## Instructions for the task
Copy out every line below without alteration.

### Supplied data

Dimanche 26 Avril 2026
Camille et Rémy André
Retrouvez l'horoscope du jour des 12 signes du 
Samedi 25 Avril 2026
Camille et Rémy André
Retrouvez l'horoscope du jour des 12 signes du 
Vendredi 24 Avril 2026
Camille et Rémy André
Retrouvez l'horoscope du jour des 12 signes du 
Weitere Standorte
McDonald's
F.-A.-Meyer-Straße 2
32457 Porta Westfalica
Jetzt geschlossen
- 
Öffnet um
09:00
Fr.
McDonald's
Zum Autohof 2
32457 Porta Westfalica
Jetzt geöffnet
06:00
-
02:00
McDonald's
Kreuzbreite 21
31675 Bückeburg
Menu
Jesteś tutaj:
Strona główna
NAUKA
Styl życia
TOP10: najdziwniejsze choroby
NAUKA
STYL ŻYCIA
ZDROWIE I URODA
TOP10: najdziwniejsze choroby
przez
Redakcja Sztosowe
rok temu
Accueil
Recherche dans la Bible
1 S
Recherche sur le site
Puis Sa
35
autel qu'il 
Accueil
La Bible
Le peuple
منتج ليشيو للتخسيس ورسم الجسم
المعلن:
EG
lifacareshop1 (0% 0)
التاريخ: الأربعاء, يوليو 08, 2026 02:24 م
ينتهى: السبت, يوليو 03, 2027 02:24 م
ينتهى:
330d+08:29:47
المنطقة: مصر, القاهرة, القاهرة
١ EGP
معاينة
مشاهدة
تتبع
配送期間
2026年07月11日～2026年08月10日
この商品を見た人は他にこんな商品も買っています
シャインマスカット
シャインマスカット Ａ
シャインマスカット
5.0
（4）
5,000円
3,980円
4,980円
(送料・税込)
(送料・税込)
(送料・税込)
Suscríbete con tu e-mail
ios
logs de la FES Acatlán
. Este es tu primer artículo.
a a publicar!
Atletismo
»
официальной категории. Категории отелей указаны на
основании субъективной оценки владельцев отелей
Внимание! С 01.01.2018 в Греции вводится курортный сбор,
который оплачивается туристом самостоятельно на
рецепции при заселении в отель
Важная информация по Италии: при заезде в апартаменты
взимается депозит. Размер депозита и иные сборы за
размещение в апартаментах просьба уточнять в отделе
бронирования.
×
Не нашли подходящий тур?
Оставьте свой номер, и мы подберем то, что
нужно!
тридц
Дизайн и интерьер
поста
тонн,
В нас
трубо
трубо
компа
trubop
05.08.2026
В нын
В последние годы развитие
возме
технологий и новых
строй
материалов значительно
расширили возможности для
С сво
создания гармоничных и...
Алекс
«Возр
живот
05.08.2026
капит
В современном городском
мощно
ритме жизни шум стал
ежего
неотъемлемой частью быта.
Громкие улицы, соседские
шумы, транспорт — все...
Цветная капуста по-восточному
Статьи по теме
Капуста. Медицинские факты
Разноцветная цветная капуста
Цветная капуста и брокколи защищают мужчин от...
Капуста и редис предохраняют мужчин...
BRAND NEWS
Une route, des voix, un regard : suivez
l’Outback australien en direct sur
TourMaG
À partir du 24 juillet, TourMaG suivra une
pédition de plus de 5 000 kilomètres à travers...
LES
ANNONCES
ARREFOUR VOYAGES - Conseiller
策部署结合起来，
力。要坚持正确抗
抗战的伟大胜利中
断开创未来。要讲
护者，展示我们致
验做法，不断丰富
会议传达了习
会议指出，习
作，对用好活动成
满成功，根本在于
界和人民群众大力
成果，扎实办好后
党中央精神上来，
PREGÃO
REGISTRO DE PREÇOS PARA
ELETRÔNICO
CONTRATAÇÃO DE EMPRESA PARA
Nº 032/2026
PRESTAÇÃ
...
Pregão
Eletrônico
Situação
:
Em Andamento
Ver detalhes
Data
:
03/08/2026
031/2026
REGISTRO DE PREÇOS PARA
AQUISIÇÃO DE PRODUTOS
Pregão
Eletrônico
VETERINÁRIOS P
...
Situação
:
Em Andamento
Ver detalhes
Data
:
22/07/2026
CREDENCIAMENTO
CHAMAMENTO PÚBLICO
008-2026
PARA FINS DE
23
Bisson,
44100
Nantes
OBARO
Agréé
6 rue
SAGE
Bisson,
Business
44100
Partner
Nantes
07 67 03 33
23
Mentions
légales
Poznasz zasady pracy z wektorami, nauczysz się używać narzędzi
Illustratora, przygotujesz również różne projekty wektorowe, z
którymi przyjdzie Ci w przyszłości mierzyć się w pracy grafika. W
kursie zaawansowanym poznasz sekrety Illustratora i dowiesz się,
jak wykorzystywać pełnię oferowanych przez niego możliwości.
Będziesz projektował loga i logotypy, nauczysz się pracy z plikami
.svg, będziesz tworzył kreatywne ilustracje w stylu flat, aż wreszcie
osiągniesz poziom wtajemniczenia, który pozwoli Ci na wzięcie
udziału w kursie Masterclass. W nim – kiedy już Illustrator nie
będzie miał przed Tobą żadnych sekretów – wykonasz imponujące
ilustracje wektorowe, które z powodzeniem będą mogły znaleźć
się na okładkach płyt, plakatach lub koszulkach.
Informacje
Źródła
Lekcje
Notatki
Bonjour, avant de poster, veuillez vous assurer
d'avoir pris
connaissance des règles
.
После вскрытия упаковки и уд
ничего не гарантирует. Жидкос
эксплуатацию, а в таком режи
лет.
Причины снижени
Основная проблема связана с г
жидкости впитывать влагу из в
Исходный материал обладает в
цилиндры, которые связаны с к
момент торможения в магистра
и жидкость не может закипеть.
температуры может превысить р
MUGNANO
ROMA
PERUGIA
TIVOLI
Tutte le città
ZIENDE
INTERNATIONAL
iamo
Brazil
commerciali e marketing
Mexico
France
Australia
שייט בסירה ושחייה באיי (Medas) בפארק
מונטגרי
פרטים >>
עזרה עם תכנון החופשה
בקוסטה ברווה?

######

## The completed task
Dimanche 26 Avril 2026
Camille et Rémy André
Retrouvez l'horoscope du jour des 12 signes du 
Samedi 25 Avril 2026
Camille et Rémy André
Retrouvez l'horoscope du jour des 12 signes du 
Vendredi 24 Avril 2026
Camille et Rémy André
Retrouvez l'horoscope du jour des 12 signes du 
Weitere Standorte
McDonald's
F.-A.-Meyer-Straße 2
32457 Porta Westfalica
Jetzt geschlossen
- 
Öffnet um
09:00
Fr.
McDonald's
Zum Autohof 2
32457 Porta Westfalica
Jetzt geöffnet
06:00
-
02:00
McDonald's
Kreuzbreite 21
31675 Bückeburg
Menu
Jesteś tutaj:
Strona główna
NAUKA
Styl życia
TOP10: najdziwniejsze choroby
NAUKA
STYL ŻYCIA
ZDROWIE I URODA
TOP10: najdziwniejsze choroby
przez
Redakcja Sztosowe
rok temu
Accueil
Recherche dans la Bible
1 S
Recherche sur le site
Puis Sa
35
autel qu'il 
Accueil
La Bible
Le peuple
منتج ليشيو للتخسيس ورسم الجسم
المعلن:
EG
lifacareshop1 (0% 0)
التاريخ: الأربعاء, يوليو 08, 2026 02:24 م
ينتهى: السبت, يوليو 03, 2027 02:24 م
ينتهى:
330d+08:29:47
المنطقة: مصر, القاهرة, القاهرة
١ EGP
معاينة
مشاهدة
تتبع
配送期間
2026年07月11日～2026年08月10日
この商品を見た人は他にこんな商品も買っています
シャインマスカット
シャインマスカット Ａ
シャインマスカット
5.0
（4）
5,000円
3,980円
4,980円
(送料・税込)
(送料・税込)
(送料・税込)
Suscríbete con tu e-mail
ios
logs de la FES Acatlán
. Este es tu primer artículo.
a a publicar!
Atletismo
»
официальной категории. Категории отелей указаны на
основании субъективной оценки владельцев отелей
Внимание! С 01.01.2018 в Греции вводится курортный сбор,
который оплачивается туристом самостоятельно на
рецепции при заселении в отель
Важная информация по Италии: при заезде в апартаменты
взимается депозит. Размер депозита и иные сборы за
размещение в апартаментах просьба уточнять в отделе
бронирования.
×
Не нашли подходящий тур?
Оставьте свой номер, и мы подберем то, что
нужно!
тридц
Дизайн и интерьер
поста
тонн,
В нас
трубо
трубо
компа
trubop
05.08.2026
В нын
В последние годы развитие
возме
технологий и новых
строй
материалов значительно
расширили возможности для
С сво
создания гармоничных и...
Алекс
«Возр
живот
05.08.2026
капит
В современном городском
мощно
ритме жизни шум стал
ежего
неотъемлемой частью быта.
Громкие улицы, соседские
шумы, транспорт — все...
Цветная капуста по-восточному
Статьи по теме
Капуста. Медицинские факты
Разноцветная цветная капуста
Цветная капуста и брокколи защищают мужчин от...
Капуста и редис предохраняют мужчин...
BRAND NEWS
Une route, des voix, un regard : suivez
l’Outback australien en direct sur
TourMaG
À partir du 24 juillet, TourMaG suivra une
pédition de plus de 5 000 kilomètres à travers...
LES
ANNONCES
ARREFOUR VOYAGES - Conseiller
策部署结合起来，
力。要坚持正确抗
抗战的伟大胜利中
断开创未来。要讲
护者，展示我们致
验做法，不断丰富
会议传达了习
会议指出，习
作，对用好活动成
满成功，根本在于
界和人民群众大力
成果，扎实办好后
党中央精神上来，
PREGÃO
REGISTRO DE PREÇOS PARA
ELETRÔNICO
CONTRATAÇÃO DE EMPRESA PARA
Nº 032/2026
PRESTAÇÃ
...
Pregão
Eletrônico
Situação
:
Em Andamento
Ver detalhes
Data
:
03/08/2026
031/2026
REGISTRO DE PREÇOS PARA
AQUISIÇÃO DE PRODUTOS
Pregão
Eletrônico
VETERINÁRIOS P
...
Situação
:
Em Andamento
Ver detalhes
Data
:
22/07/2026
CREDENCIAMENTO
CHAMAMENTO PÚBLICO
008-2026
PARA FINS DE
23
Bisson,
44100
Nantes
OBARO
Agréé
6 rue
SAGE
Bisson,
Business
44100
Partner
Nantes
07 67 03 33
23
Mentions
légales
Poznasz zasady pracy z wektorami, nauczysz się używać narzędzi
Illustratora, przygotujesz również różne projekty wektorowe, z
którymi przyjdzie Ci w przyszłości mierzyć się w pracy grafika. W
kursie zaawansowanym poznasz sekrety Illustratora i dowiesz się,
jak wykorzystywać pełnię oferowanych przez niego możliwości.
Będziesz projektował loga i logotypy, nauczysz się pracy z plikami
.svg, będziesz tworzył kreatywne ilustracje w stylu flat, aż wreszcie
osiągniesz poziom wtajemniczenia, który pozwoli Ci na wzięcie
udziału w kursie Masterclass. W nim – kiedy już Illustrator nie
będzie miał przed Tobą żadnych sekretów – wykonasz imponujące
ilustracje wektorowe, które z powodzeniem będą mogły znaleźć
się na okładkach płyt, plakatach lub koszulkach.
Informacje
Źródła
Lekcje
Notatki
Bonjour, avant de poster, veuillez vous assurer
d'avoir pris
connaissance des règles
.
После вскрытия упаковки и уд
ничего не гарантирует. Жидкос
эксплуатацию, а в таком режи
лет.
Причины снижени
Основная проблема связана с г
жидкости впитывать влагу из в
Исходный материал обладает в
цилиндры, которые связаны с к
момент торможения в магистра
и жидкость не может закипеть.
температуры может превысить р
MUGNANO
ROMA
PERUGIA
TIVOLI
Tutte le città
ZIENDE
INTERNATIONAL
iamo
Brazil
commerciali e marketing
Mexico
France
Australia
שייט בסירה ושחייה באיי (Medas) בפארק
מונטגרי
פרטים >>
עזרה עם תכנון החופשה
בקוסטה ברווה?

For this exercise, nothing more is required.